Building Careers in Wealth Management - Advisory Careers
In 2019, a group of professors led by Luke Dean, CFP, Program Director at Utah Valley University, Nathan Harness, Ph.D., CFP, Program Director at Texas A&M, Craig Lemoine, Ph.D., CFP, Program Director at the University of Illinois, and Martin Seay, Ph.D., CFP, Department Head at Kansas State University, created the 12 Tribes of Financial Planning.
The professors discussed why and how they developed the model in an episode of the podcast “You’re a Financial Planner… Now What?”
They outlined the 12 Tribes model as a resource for students and professionals looking for career direction within the industry. The diagram depicting the 12 Tribes is a circle divided into three sections or groups, with four tribes in each, pictured below:
On Monday, April 3, we’re hosting a Forum on Building Careers in Wealth Management – Advisory Careers. It’s the first in a series of Forums dedicated to the 12 Tribes of Financial Planning model happening throughout the remainder of the year.
Our Forum speakers are:
- Chuck Mischley | Panelist, Director, Talent Acquisition, at Nationwide
- Emily Platt, CFP® | Panelist, Assistant Vice President, Investments, at Wealthspire
- Kate Mielitz, PhD | Panelist, Special Programs Manager, at AFCPE
- Luke Dean | Moderator, Professor at Utah Valley University, and co-author of the 12 Tribes of Financial Planning Model
Let’s take a closer look at Advisory Careers and what will be discussed at the Forum.
What is an advisory career?
One grouping of tribes includes advisory careers, such as registered investment advisors (RIAs), accounting and tax firms, counseling, government, academia, and research.
According to the model, this group is excellent for people-persons, project managers, and operators due to the attributes of advisory careers.
The other groupings in the model display traditional careers and future careers.
What are the attributes of advisory careers?
According to the 12 Tribes Model, the attributes of advisory careers are:
- A defined career path
- Salaried positions
- Development and training
- Less name recognition
- High sector growth
When considering a career in wealth management, take a closer look at the career attributes of each sector. A defined career journey — as seen in advisory careers — may be best for those looking for a clear path instead of having to carve their own.
But it’s also important to remember that each tribe has nuances that can make for a different experience.

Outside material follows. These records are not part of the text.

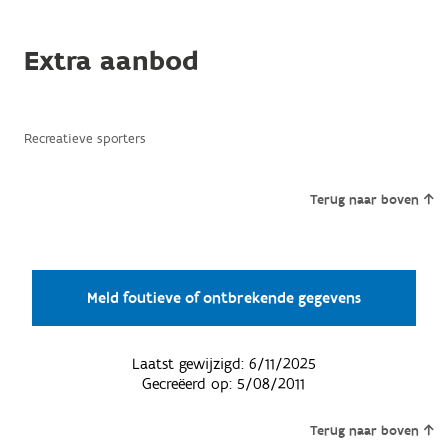
Extra aanbod
Recreatieve sporters
Terug naar boven
Meld foutieve of ontbrekende gegevens
Laatst gewijzigd:
6/11/2025
Gecreëerd op:
5/08/2011
Terug naar boven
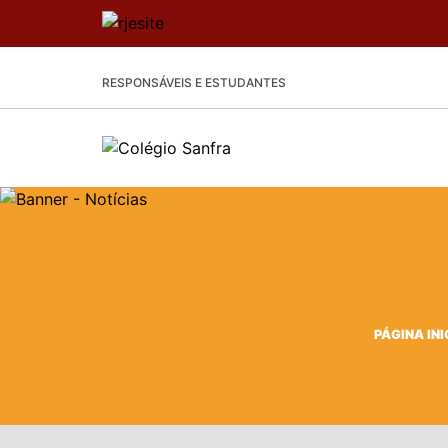
RESPONSÁVEIS E ESTUDANTES
PÁGINA INI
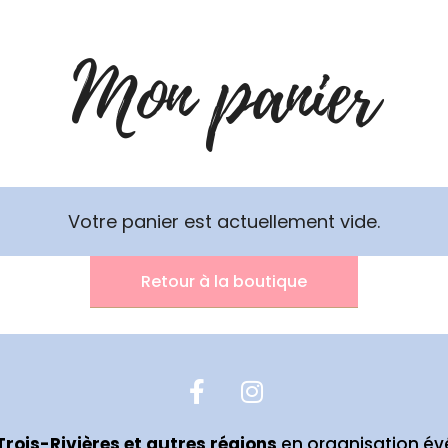
Mon panier
Votre panier est actuellement vide.
Retour à la boutique
rois-Rivières et autres régions
en organisation év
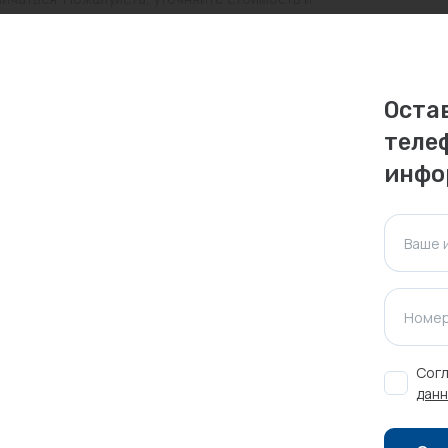
ктуальна для таких же товаров, проданных
Оста
ажения.
теле
инфо
Оставить отзыв
Ваше 
Номер
Согл
данн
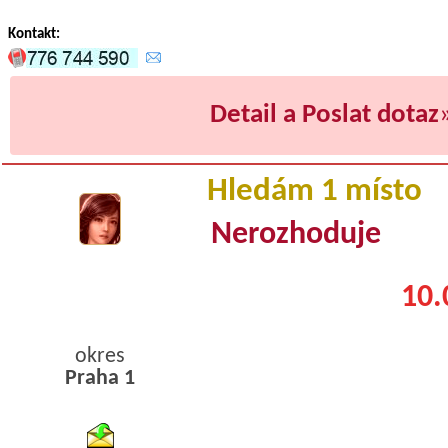
Kontakt:
Detail a Poslat dotaz
Hledám 1 místo
Nerozhoduje
10.
okres
Praha 1
byty podnajem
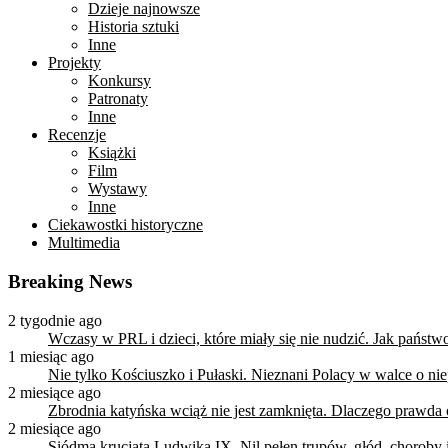
Dzieje najnowsze
Historia sztuki
Inne
Projekty
Konkursy
Patronaty
Inne
Recenzje
Książki
Film
Wystawy
Inne
Ciekawostki historyczne
Multimedia
Breaking News
2 tygodnie ago
Wczasy w PRL i dzieci, które miały się nie nudzić. Jak państ
1 miesiąc ago
Nie tylko Kościuszko i Pułaski. Nieznani Polacy w walce o n
2 miesiące ago
Zbrodnia katyńska wciąż nie jest zamknięta. Dlaczego prawda
2 miesiące ago
Siódma krucjata Ludwika IX. Nil pełen trupów, głód, choroby i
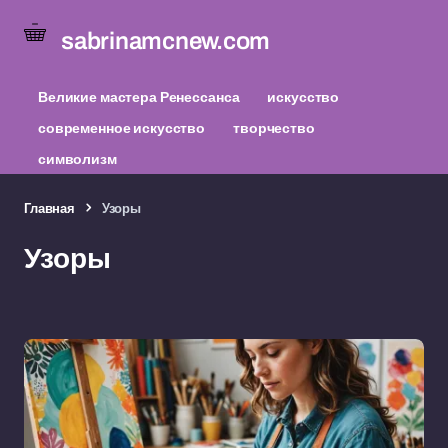
sabrinamcnew.com
Великие мастера Ренессанса
искусство
современное искусство
творчество
символизм
Главная
Узоры
Узоры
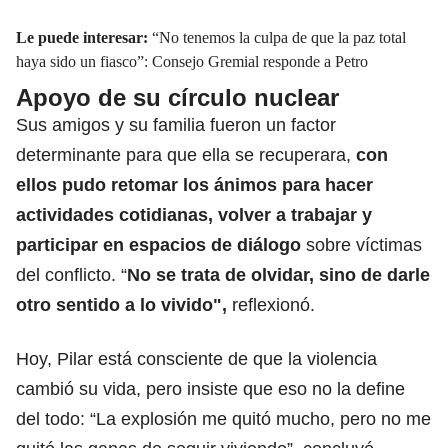
Le puede interesar:
“No tenemos la culpa de que la paz total
haya sido un fiasco”: Consejo Gremial responde a Petro
Apoyo de su círculo nuclear
Sus amigos y su familia fueron un factor
determinante para que ella se recuperara,
con
ellos pudo retomar los ánimos para hacer
actividades cotidianas,
volver a trabajar y
participar en espacios de diálogo
sobre víctimas
del conflicto.
“
No se trata de olvidar, sino de darle
otro sentido a lo vivido",
reflexionó.
Hoy, Pilar está consciente de que la violencia
cambió su vida, pero insiste que eso no la define
del todo:
“La explosión me quitó mucho
, pero no me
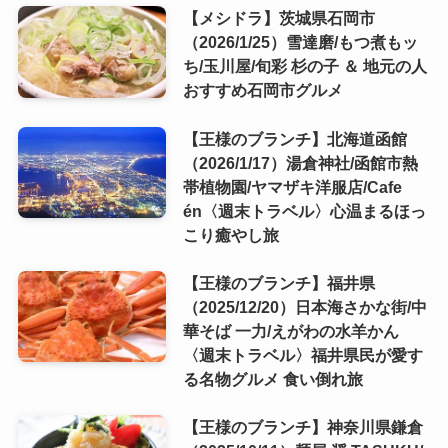
【メシドラ】茨城県石岡市
（2026/1/25）雪達磨/もつ煮もッ
ち/玉川屋/旬彩 杉の子 ＆ 地元の人
おすすめ石岡市グルメ
【王様のブランチ】北海道函館
（2026/1/17）湯倉神社/函館市熱
帯植物園/ヤマザキ洋服店/Cafe
én〈週末トラベル〉心温まるほっ
こり癒やし旅
【王様のブランチ】福井県
（2025/12/20）日本海さかな街/中
華そば 一力/えがわの水羊かん
〈週末トラベル〉福井県民が愛す
る名物グルメ 食い倒れ旅
【王様のブランチ】神奈川県鎌倉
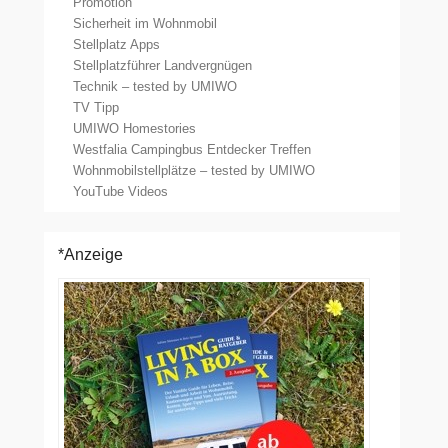
Promotion
Sicherheit im Wohnmobil
Stellplatz Apps
Stellplatzführer Landvergnügen
Technik – tested by UMIWO
TV Tipp
UMIWO Homestories
Westfalia Campingbus Entdecker Treffen
Wohnmobilstellplätze – tested by UMIWO
YouTube Videos
*Anzeige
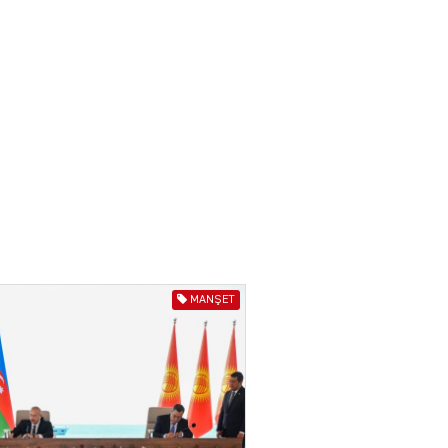
04.08.2026
4021
ƏT
XİN rəhbərindən TRİPP
layihəsi ilə bağlı AÇIQLAMA
04.08.2026
4394
Müharibə Rusiyanın belini
bükür
04.08.2026
4010
IZNES
MANŞET
Ekranlardan uzaq qalan
məşhur aktrisanın yeni
qazanc mənbəyi ortaya
çıxdı
04.08.2026
2176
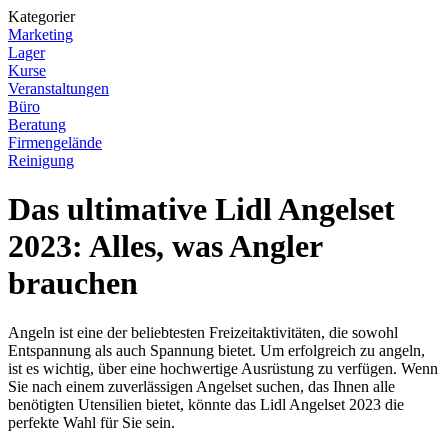
Kategorier
Marketing
Lager
Kurse
Veranstaltungen
Büro
Beratung
Firmengelände
Reinigung
Das ultimative Lidl Angelset
2023: Alles, was Angler
brauchen
Angeln ist eine der beliebtesten Freizeitaktivitäten, die sowohl
Entspannung als auch Spannung bietet. Um erfolgreich zu angeln,
ist es wichtig, über eine hochwertige Ausrüstung zu verfügen. Wenn
Sie nach einem zuverlässigen Angelset suchen, das Ihnen alle
benötigten Utensilien bietet, könnte das Lidl Angelset 2023 die
perfekte Wahl für Sie sein.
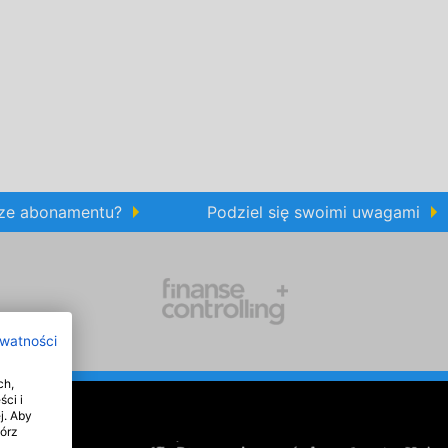
rze abonamentu?
Podziel się swoimi uwagami
ywatności
ch,
ści i
j. Aby
wórz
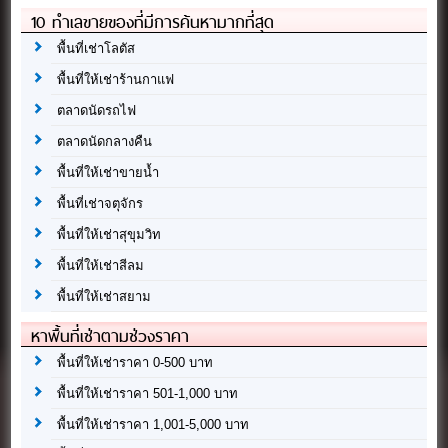
10 ทำเลขายของที่มีการค้นหามากที่สุด
พื้นที่เช่าโลตัส
พื้นที่ให้เช่าร้านกาแฟ
ตลาดนัดรถไฟ
ตลาดนัดกลางคืน
พื้นที่ให้เช่าขายน้ำ
พื้นที่เช่าจตุจักร
พื้นที่ให้เช่าสุขุมวิท
พื้นที่ให้เช่าสีลม
พื้นที่ให้เช่าสยาม
หาพื้นที่เช่าตามช่วงราคา
พื้นที่ให้เช่าราคา 0-500 บาท
พื้นที่ให้เช่าราคา 501-1,000 บาท
พื้นที่ให้เช่าราคา 1,001-5,000 บาท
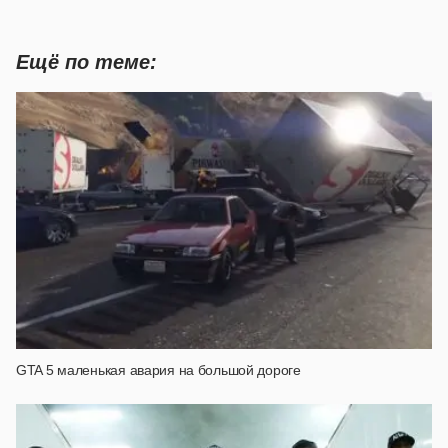
Ещё по теме:
GTA 5 маленькая авария на большой дороге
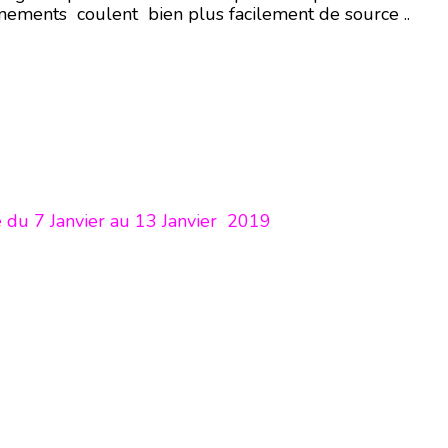
nements coulent bien plus facilement de source ..
 du 7 Janvier au 13 Janvier 2019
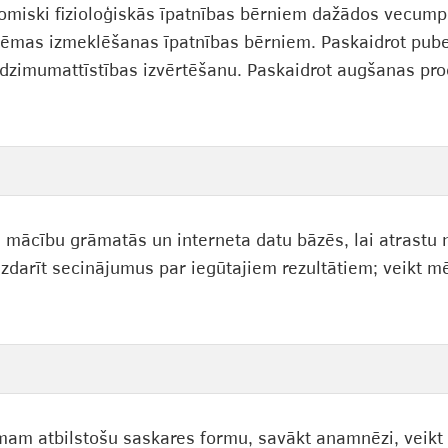
omiski fizioloģiskās īpatnības bērniem dažādos vecump
stēmas izmeklēšanas īpatnības bērniem. Paskaidrot pube
 dzimumattīstības izvērtēšanu. Paskaidrot augšanas pr
s mācību grāmatās un interneta datu bāzēs, lai atrastu
izdarīt secinājumus par iegūtajiem rezultātiem; veikt mē
mam atbilstošu saskares formu, savākt anamnēzi, veikt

For example, the experience of having a career at an RIA firm depends on the firm’s size. Either way, most RIA firms are assembled similarly to a law firm in that you start in an entry-level role and work your way up to being a partner. RIA firms are often client-focused, which is suitable for people-persons.
Accounting and tax RIA firms often hire CFPs, and the focus is also on the client (often referred from the parent tax company).
As for financial counseling, this career could go in several different directions, from working with consumer credit to helping military families. Part-time and full-time jobs and many other channels are available in terms of clientele.
Government, academia, and research organizations offer financial planning graduates policy-making, literacy, and advocacy opportunities.
As you can see, there are several opportunities within one grouping, all based on a small list of career attributes.
Various career paths within the sector
Although the groupings and tribes have differences, they also share similarities.
During a typical wealth management career, one person may work within several tribes before finding the right fit — even if it’s not in the same grouping.
For example, if you try a career within one tribe and it’s not quite your dream job, you might consider moving to a different tribe instead of leaving the industry entirely.
The goal of the 12 Tribes model is to help those looking for a career in the industry by reducing confusion and pointing them toward where their skills are best fit.